Content starts

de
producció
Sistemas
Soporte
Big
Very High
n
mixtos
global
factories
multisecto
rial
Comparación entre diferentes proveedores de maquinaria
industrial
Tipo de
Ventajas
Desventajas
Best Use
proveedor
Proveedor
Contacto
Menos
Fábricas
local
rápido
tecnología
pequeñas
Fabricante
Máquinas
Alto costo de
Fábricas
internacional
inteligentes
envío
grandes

Content ends
Content starts

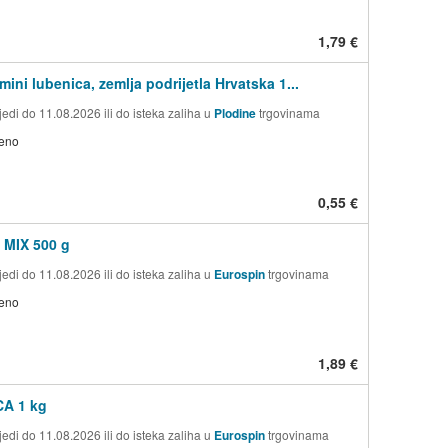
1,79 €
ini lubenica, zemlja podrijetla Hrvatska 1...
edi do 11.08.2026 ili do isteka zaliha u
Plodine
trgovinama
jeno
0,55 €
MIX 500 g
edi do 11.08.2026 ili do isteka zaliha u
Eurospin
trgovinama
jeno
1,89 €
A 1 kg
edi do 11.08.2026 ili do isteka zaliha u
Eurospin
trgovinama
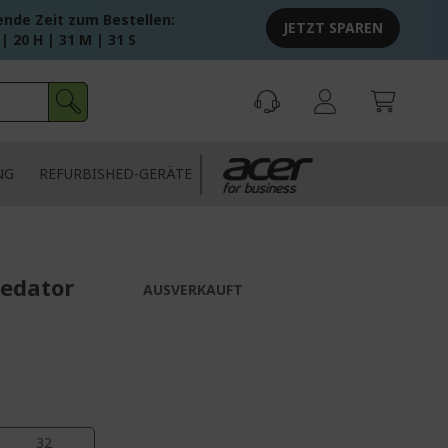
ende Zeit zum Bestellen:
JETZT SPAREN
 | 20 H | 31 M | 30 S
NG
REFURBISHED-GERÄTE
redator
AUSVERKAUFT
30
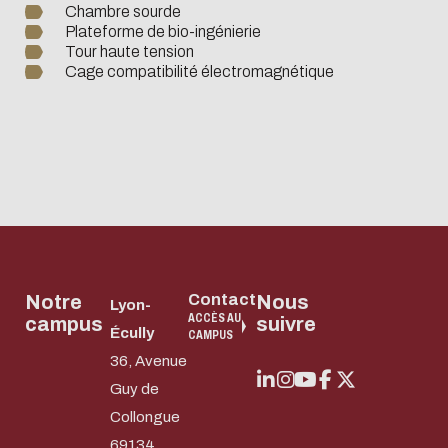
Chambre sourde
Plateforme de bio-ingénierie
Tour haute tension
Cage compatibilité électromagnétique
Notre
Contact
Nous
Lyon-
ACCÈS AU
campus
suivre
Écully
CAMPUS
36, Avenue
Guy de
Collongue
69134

Content ends
Content starts

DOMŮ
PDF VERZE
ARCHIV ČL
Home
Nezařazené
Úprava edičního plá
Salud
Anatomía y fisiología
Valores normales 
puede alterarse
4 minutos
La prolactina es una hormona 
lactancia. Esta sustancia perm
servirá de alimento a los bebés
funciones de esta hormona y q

Content ends

* _PROBLEM DESCRIPTION_: Return all lines in the entries above that carry the word "hormona".

* _COMPLETED EXERCISE_:
La prolactina es una hormona 
funciones de esta hormona y q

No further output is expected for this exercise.